● What to produce
Find the string "kinerja" in the listing below and return each line it appears in.
Segment Start: Listed entries
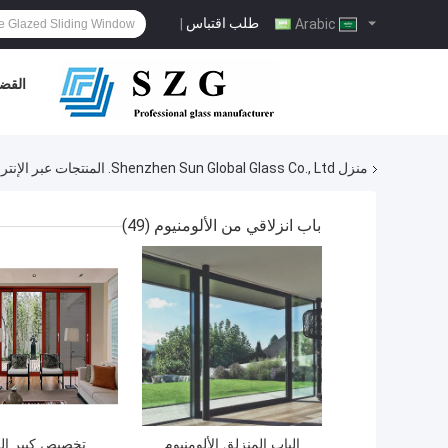
طلب اقتباس
|
Arabic
القضا
منزل
Shenzhen Sun Global Glass Co., Ltd. المنتجات عبر الإنترنت
باب انزلاقي من الألومنيوم
(49)
الباب المنزلق الألومنيوم
تخصيص كبير ال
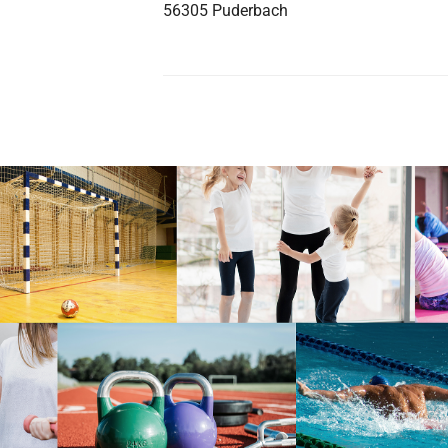
56305 Puderbach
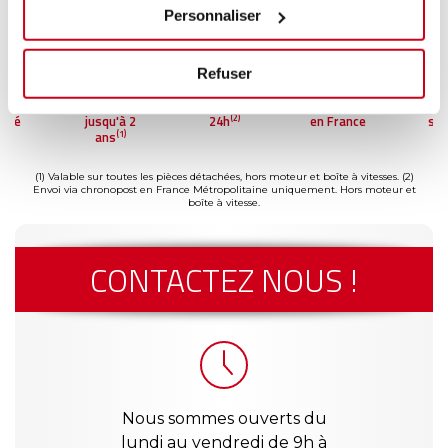
Personnaliser
Refuser
Garantie
Livraison dès
Reconditionné
Paiement
(2)
jusqu'à 2
24h
en France
sécurisé
(1)
ans
(1) Valable sur toutes les pièces détachées, hors moteur et boîte à vitesses.
(2)
Envoi via chronopost en France Métropolitaine uniquement. Hors moteur et
boîte à vitesse.
CONTACTEZ NOUS !
Nous sommes ouverts du
lundi au vendredi de 9h à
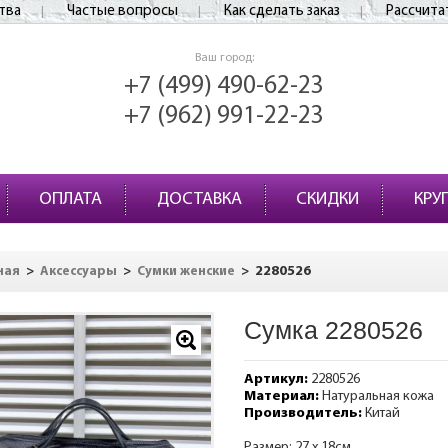
тва
Частые вопросы
Как сделать заказ
Рассчита
Ваш город:
+7 (499) 490-62-23
+7 (962) 991-22-23
ОПЛАТА
ДОСТАВКА
СКИДКИ
КРУ
>
>
>
2280526
ная
Аксессуары
Сумки женские
Сумка 2280526
Артикул:
2280526
Материал:
Натуральная кожа
Производитель:
Китай
Размер: 27 х 18см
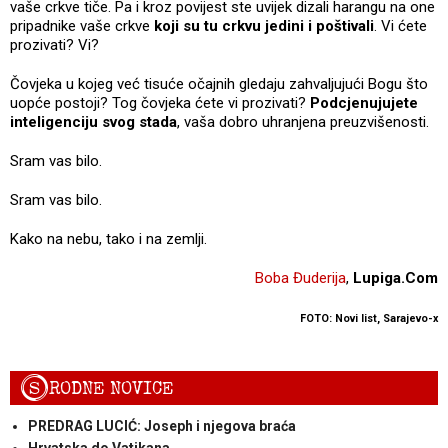
vaše crkve tiče. Pa i kroz povijest ste uvijek dizali harangu na one
pripadnike vaše crkve
koji su tu crkvu jedini i poštivali
. Vi ćete
prozivati? Vi?
Čovjeka u kojeg već tisuće očajnih gledaju zahvaljujući Bogu što
uopće postoji? Tog čovjeka ćete vi prozivati?
Podcjenujujete
inteligenciju svog stada
, vaša dobro uhranjena preuzvišenosti.
Sram vas bilo.
Sram vas bilo.
Kako na nebu, tako i na zemlji.
Boba Đuderija
,
Lupiga.Com
FOTO: Novi list, Sarajevo-x
S
RODNE NOVICE
PREDRAG LUCIĆ: Joseph i njegova braća
Hrvatska do Vatikana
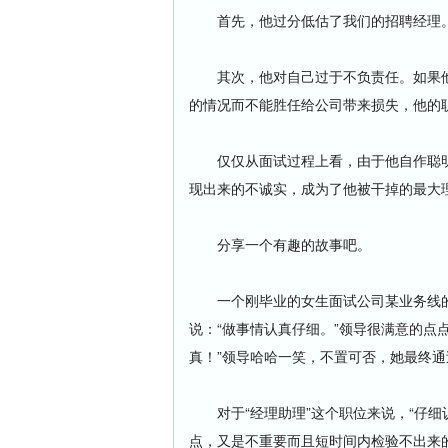
首先，他过分低估了我们的招聘经理。
其次，他对自己过于不负责任。如果他
的情况而不能胜任给公司带来损失，他的
仅仅从面试过程上看，由于他自作聪明
现出来的不诚实，成为了他被干掉的最大
分享一个有趣的故事吧。
一个刚毕业的女生面试公司某业务线的
说：“做事情认真仔细。”领导很满意的点
真！”领导哈哈一笑，不置可否，她最终
对于“经理助理”这个职位来说，“仔细认
点，又是不重要而且短时间内检验不出来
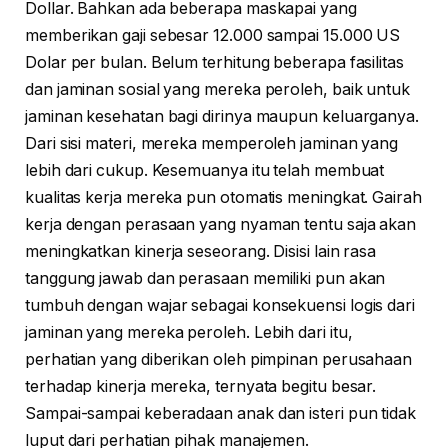
Dollar. Bahkan ada beberapa maskapai yang
memberikan gaji sebesar 12.000 sampai 15.000 US
Dolar per bulan. Belum terhitung beberapa fasilitas
dan jaminan sosial yang mereka peroleh, baik untuk
jaminan kesehatan bagi dirinya maupun keluarganya.
Dari sisi materi, mereka memperoleh jaminan yang
lebih dari cukup. Kesemuanya itu telah membuat
kualitas kerja mereka pun otomatis meningkat. Gairah
kerja dengan perasaan yang nyaman tentu saja akan
meningkatkan kinerja seseorang. Disisi lain rasa
tanggung jawab dan perasaan memiliki pun akan
tumbuh dengan wajar sebagai konsekuensi logis dari
jaminan yang mereka peroleh. Lebih dari itu,
perhatian yang diberikan oleh pimpinan perusahaan
terhadap kinerja mereka, ternyata begitu besar.
Sampai-sampai keberadaan anak dan isteri pun tidak
luput dari perhatian pihak manajemen.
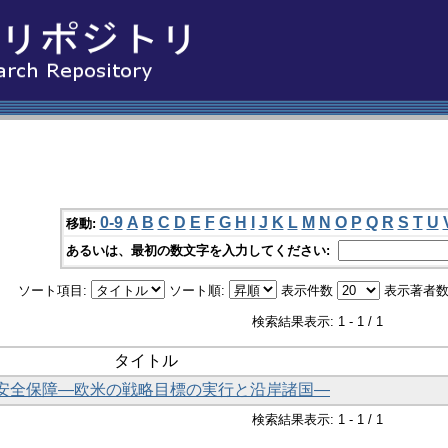
0-9
A
B
C
D
E
F
G
H
I
J
K
L
M
N
O
P
Q
R
S
T
U
移動:
あるいは、最初の数文字を入力してください:
ソート項目:
ソート順:
表示件数
表示著者数
検索結果表示: 1 - 1 / 1
タイトル
安全保障―欧米の戦略目標の実行と沿岸諸国―
検索結果表示: 1 - 1 / 1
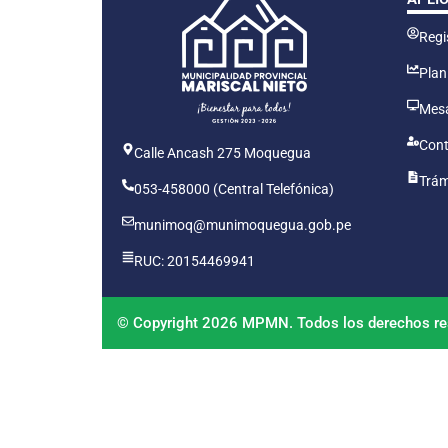
Regis
Plan
Mesa
Cont
Calle Ancash 275 Moquegua
Trám
053-458000 (Central Telefónica)
munimoq@munimoquegua.gob.pe
RUC: 20154469941
© Copyright 2026 MPMN. Todos los derechos re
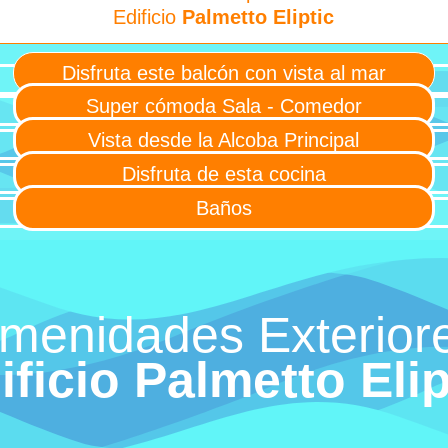
Edificio
Palmetto Eliptic
Disfruta este balcón con vista al mar
Super cómoda Sala - Comedor
Vista desde la Alcoba Principal
Disfruta de esta cocina
Baños
menidades Exterior
ificio Palmetto Elip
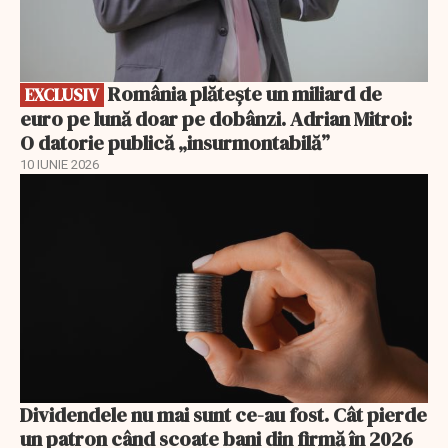
România plătește un miliard de
EXCLUSIV
euro pe lună doar pe dobânzi. Adrian Mitroi:
O datorie publică „insurmontabilă”
10 IUNIE 2026
Dividendele nu mai sunt ce-au fost. Cât pierde
un patron când scoate bani din firmă în 2026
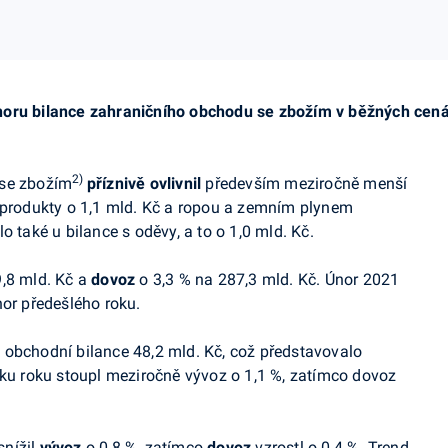
noru bilance zahraničního obchodu se zbožím v běžných cená
2)
se zbožím
příznivě ovlivnil
především meziročně menší
i produkty o 1,1 mld. Kč a ropou a zemním plynem
o také u bilance s oděvy, a to o 1,0 mld. Kč.
,8 mld. Kč a
dovoz
o 3,3 % na 287,3 mld. Kč. Únor 2021
nor předešlého roku.
 obchodní bilance 48,2 mld. Kč, což představovalo
tku roku stoupl meziročně vývoz o 1,1 %, zatímco dovoz
snížil
vývoz
o 0,8 %, zatímco
dovoz
vzrostl o 0,4 %. Trend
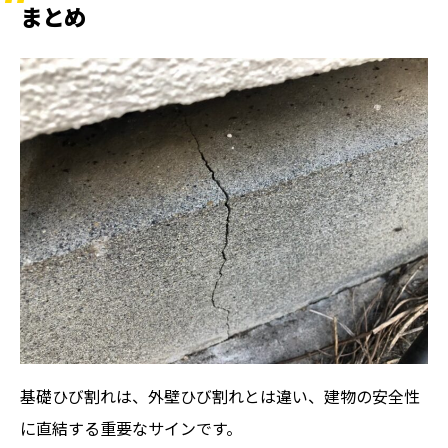
まとめ
基礎ひび割れは、外壁ひび割れとは違い、建物の安全性
に直結する重要なサインです。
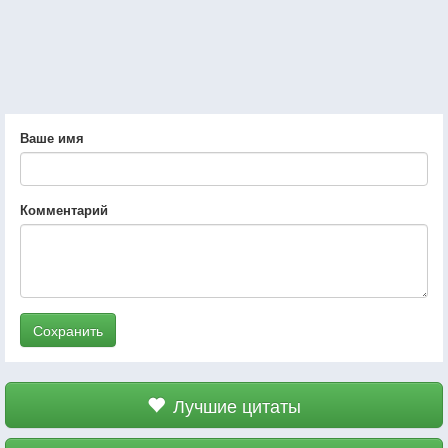
Ваше имя
Комментарий
Сохранить
Лучшие цитаты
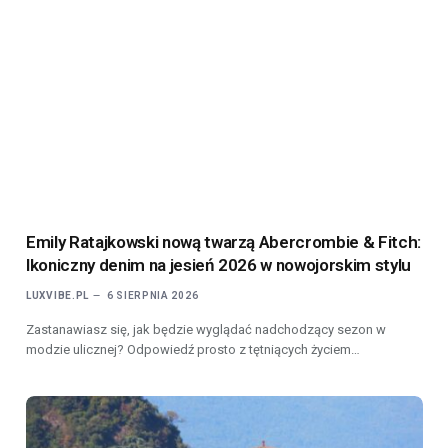
Emily Ratajkowski nową twarzą Abercrombie & Fitch:
Ikoniczny denim na jesień 2026 w nowojorskim stylu
LUXVIBE.PL
6 SIERPNIA 2026
Zastanawiasz się, jak będzie wyglądać nadchodzący sezon w
modzie ulicznej? Odpowiedź prosto z tętniących życiem…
Segment End: Listed entries
● Final answer
meningkatkan kinerja seseorang. Disisi lain rasa
terhadap kinerja mereka, ternyata begitu besar.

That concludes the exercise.